The Whartons, Inc. was an early silent film production company operating in Ithaca, New York from 1914 to 1919. The Ithaca Studio was established by brothers Theodore and Leopold Wharton on the shores of Cayuga Lake, at the site of what is now Stewart Park. Currently, efforts are underway to create a silent movie museum in the former Wharton movie studio building in Stewart Park.
After filming a Cornell-Penn football game on the way to visit family in Ludlowville, New York, Theodore Wharton returned to Ithaca in 1913 with a cast and crew that included Francis X. Bushman and Beverly Bayne. A year later, his older brother Leopold joined him, and the two set up the Whartons Studio and begin making numerous films. In this period, the Wharton brothers were responsible for bringing many famous movie stars to Ithaca on the overnight train from New York City, making Ithaca the unofficial capital of the silent film industry. The movies were shot within elaborate studio sets and in natural sites around Ithaca that include the gorges on the Cornell University campus and in the woods near Beebe Lake.

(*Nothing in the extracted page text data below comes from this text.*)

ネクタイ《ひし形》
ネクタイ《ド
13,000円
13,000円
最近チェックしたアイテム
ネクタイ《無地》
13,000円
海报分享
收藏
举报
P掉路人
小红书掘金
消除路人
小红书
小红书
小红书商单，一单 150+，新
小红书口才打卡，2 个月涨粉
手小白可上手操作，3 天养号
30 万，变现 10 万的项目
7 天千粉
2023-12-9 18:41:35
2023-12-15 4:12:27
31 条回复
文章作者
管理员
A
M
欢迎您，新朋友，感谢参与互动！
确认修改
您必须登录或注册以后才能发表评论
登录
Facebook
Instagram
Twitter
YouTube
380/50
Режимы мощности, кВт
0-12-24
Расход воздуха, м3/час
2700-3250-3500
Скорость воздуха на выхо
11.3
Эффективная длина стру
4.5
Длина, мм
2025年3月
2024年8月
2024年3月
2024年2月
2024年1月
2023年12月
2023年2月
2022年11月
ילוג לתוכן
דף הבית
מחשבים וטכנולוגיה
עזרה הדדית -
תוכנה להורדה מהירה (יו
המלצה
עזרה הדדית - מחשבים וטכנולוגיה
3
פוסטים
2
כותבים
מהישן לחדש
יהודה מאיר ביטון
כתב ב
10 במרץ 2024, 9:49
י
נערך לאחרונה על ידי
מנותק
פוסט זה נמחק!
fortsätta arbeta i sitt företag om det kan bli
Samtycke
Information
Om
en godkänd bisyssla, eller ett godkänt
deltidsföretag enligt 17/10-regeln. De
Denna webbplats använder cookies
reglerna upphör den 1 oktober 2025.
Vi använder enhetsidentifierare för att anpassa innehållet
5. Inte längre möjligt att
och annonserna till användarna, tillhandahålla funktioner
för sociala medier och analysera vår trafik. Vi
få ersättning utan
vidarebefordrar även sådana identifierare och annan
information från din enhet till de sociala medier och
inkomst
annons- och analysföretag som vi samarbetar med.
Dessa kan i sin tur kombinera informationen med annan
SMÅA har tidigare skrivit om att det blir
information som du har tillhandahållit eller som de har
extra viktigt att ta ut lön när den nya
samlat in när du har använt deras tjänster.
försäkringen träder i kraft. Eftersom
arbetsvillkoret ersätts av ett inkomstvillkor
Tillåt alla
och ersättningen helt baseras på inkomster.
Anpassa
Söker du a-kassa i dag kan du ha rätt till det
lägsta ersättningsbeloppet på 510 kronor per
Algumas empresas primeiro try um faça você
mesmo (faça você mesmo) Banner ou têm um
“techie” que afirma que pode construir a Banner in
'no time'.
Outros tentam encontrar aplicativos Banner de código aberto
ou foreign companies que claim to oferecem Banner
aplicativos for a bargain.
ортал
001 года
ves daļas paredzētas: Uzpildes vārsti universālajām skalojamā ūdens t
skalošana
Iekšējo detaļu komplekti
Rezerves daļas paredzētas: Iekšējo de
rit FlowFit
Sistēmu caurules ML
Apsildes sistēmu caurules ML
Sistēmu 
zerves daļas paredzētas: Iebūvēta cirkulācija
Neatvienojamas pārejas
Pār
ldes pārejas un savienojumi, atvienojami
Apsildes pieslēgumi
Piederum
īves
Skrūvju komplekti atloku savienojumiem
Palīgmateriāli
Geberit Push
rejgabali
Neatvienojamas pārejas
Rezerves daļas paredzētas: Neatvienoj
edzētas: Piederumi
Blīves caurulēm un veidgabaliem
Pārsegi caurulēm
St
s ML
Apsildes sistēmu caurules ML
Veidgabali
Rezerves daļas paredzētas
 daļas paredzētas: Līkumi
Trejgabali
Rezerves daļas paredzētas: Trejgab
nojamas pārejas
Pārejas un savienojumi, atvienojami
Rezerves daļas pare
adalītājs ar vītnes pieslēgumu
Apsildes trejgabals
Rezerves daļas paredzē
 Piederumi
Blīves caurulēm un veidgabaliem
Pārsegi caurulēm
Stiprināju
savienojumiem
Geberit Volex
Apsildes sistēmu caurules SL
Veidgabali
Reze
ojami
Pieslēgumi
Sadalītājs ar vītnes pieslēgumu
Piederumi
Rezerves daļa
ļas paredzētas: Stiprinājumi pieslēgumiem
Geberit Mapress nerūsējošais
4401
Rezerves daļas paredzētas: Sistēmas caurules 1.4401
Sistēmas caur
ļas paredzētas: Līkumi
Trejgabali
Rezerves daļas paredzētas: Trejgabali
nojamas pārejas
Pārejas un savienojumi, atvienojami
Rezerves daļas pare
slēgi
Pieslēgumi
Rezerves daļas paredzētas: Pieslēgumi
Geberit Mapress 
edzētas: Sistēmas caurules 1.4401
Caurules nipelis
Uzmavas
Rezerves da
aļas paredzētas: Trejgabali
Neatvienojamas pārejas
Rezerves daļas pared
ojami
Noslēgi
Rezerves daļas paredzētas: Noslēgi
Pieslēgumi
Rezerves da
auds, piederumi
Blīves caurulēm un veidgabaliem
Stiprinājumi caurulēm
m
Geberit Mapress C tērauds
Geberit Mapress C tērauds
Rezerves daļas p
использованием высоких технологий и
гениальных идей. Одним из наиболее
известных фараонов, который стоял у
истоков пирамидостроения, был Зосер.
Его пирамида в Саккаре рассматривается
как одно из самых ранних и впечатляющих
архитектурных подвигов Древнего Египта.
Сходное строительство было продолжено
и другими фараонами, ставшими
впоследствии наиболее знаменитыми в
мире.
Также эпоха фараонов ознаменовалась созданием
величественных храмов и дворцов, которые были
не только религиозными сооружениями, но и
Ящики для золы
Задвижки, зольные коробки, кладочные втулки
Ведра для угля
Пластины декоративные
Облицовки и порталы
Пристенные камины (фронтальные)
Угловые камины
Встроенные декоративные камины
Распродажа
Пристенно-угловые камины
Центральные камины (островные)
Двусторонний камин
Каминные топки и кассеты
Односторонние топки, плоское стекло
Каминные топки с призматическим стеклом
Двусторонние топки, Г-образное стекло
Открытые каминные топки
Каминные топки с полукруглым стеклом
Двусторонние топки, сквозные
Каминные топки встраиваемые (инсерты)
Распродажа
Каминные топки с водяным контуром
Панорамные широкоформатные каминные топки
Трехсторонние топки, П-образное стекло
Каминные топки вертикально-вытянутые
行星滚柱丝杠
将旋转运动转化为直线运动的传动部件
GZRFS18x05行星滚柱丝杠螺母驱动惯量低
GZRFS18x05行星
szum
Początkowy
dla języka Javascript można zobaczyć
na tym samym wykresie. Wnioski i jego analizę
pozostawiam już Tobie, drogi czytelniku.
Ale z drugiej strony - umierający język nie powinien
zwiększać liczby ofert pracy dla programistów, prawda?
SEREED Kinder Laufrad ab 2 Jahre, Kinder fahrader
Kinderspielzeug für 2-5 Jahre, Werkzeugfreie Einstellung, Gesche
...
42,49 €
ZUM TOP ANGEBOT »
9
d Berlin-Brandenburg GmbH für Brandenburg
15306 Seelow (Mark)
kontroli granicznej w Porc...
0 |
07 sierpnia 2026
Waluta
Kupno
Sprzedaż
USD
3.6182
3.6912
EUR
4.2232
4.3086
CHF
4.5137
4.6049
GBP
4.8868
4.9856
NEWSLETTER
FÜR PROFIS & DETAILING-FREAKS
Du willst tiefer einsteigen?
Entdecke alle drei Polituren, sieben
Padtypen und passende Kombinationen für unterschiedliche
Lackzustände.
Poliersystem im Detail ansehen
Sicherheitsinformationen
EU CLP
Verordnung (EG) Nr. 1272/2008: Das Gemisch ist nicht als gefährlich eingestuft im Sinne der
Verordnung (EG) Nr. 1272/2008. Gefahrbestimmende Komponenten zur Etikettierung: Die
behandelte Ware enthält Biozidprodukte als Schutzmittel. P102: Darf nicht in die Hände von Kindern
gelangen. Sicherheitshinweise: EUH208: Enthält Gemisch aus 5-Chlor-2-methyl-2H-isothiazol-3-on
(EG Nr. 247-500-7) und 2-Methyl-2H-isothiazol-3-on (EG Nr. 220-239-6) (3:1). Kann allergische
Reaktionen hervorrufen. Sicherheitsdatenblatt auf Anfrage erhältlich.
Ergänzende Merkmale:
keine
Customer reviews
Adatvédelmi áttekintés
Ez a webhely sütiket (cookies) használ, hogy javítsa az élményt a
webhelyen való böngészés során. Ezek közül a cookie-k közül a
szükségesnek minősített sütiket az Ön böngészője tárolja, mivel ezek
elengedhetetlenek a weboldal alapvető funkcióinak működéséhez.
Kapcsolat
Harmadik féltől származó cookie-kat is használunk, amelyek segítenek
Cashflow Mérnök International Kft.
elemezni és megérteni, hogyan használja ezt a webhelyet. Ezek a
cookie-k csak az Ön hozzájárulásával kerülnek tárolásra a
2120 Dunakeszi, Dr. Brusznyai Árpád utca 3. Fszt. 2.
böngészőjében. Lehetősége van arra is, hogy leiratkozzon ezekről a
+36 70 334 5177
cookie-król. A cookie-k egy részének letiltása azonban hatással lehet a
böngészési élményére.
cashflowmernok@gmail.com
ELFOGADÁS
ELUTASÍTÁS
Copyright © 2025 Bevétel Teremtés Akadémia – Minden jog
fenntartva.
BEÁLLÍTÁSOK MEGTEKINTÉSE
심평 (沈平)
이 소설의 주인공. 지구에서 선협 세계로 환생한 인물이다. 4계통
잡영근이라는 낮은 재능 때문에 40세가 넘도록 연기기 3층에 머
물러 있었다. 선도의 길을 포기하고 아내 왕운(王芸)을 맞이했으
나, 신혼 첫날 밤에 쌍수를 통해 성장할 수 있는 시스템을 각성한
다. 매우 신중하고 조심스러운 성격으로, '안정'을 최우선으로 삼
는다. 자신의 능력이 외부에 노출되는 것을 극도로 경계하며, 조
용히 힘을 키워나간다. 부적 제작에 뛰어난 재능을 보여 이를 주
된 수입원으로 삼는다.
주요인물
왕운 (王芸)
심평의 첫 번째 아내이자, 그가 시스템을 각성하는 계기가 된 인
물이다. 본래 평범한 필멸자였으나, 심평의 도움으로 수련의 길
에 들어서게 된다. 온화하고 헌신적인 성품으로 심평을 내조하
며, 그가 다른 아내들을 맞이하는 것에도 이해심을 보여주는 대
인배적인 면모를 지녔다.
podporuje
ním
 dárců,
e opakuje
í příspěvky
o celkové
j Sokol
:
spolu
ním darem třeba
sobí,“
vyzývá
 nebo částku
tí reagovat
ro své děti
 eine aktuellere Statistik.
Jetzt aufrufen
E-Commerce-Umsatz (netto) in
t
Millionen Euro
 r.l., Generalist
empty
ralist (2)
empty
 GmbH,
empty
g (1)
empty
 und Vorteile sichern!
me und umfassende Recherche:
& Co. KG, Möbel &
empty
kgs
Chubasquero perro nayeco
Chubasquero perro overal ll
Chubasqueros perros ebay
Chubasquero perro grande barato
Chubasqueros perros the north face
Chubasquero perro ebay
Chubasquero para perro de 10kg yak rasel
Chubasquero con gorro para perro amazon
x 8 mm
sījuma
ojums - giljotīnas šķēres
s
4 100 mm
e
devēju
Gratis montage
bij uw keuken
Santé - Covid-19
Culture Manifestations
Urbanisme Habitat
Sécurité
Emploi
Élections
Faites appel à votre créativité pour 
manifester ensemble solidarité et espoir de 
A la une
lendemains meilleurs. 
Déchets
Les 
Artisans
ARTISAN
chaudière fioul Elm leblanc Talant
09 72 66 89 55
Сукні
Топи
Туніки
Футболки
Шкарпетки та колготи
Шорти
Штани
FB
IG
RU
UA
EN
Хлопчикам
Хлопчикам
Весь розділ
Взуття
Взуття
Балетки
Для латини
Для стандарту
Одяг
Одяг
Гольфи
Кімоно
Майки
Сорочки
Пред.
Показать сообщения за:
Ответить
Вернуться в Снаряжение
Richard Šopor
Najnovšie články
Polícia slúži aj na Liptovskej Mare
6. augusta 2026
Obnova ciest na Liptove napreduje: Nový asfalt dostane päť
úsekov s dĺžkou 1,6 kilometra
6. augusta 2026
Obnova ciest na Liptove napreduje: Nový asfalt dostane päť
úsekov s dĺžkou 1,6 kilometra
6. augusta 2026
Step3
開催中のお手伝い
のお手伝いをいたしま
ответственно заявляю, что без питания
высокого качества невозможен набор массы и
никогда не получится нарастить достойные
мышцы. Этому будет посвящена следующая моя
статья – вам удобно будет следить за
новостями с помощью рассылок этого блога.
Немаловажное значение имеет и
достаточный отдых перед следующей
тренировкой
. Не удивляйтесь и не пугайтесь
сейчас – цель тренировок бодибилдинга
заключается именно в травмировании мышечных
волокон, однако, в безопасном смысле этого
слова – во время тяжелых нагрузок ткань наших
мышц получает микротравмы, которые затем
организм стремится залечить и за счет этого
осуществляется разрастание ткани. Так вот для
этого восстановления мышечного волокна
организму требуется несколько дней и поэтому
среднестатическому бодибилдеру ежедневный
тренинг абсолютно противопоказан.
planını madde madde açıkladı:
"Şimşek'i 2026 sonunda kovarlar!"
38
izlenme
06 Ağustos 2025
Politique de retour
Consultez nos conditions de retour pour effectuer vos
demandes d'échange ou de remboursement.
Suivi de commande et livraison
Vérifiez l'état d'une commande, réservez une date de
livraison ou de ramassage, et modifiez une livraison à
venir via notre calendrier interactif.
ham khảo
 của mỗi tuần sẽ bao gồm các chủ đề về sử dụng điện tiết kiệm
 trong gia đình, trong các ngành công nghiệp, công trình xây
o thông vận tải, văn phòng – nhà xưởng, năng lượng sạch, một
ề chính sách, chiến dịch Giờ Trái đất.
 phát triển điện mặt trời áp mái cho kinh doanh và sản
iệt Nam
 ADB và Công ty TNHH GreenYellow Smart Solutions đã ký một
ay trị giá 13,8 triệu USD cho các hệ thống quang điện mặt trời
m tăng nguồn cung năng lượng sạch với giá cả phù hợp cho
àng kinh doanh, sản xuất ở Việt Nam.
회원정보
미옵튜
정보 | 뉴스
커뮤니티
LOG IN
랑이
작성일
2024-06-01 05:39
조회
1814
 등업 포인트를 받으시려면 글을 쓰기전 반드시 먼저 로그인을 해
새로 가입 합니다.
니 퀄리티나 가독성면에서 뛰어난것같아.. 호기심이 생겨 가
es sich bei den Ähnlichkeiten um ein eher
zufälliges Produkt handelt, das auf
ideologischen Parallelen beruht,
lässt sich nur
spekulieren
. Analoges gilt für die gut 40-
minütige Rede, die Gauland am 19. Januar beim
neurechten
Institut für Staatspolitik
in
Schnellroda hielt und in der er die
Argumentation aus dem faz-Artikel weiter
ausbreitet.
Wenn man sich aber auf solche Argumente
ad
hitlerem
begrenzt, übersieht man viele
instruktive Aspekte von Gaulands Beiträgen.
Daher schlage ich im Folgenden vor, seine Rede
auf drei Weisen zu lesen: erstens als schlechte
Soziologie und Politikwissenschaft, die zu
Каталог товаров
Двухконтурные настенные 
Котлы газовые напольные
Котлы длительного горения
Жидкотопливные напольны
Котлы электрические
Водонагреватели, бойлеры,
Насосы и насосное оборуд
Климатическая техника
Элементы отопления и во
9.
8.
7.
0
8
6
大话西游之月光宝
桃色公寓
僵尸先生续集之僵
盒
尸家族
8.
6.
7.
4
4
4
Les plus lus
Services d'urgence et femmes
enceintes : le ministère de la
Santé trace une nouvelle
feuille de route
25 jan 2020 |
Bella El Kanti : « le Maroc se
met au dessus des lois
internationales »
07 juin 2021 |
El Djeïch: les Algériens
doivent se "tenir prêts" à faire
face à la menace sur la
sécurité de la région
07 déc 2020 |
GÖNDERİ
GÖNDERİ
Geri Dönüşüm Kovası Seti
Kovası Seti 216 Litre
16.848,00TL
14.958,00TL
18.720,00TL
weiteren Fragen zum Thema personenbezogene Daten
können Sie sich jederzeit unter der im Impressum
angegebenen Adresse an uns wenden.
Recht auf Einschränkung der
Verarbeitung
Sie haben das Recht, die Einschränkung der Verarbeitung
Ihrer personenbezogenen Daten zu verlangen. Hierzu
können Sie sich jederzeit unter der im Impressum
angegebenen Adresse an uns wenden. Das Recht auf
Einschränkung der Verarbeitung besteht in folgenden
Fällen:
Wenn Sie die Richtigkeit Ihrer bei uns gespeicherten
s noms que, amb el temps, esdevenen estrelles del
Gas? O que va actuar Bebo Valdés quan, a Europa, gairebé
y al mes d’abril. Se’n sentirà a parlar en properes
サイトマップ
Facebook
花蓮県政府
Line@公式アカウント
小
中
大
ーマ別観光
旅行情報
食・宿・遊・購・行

In the early 1920s, the Wharton studio moved from Ithaca to Santa Cruz, California, as promoted by Santa Cruz mayor Fred Swanton. By then the majority of the film industry had settled in mostly Southern California and Hollywood because of the ability to shoot year-round. The studio was incorporated as Wharton Film Classics, Inc. although Leopold died in 1927 and Theodore in 1931, without ever making a movie in the city. Much of the evidence of the brothers' prolific cinematic career was lost in 1929, when hundreds of nitrate-based film reels belonging to the Wharton Brothers spontaneously combusted in the storage shed at the home of their lawyer.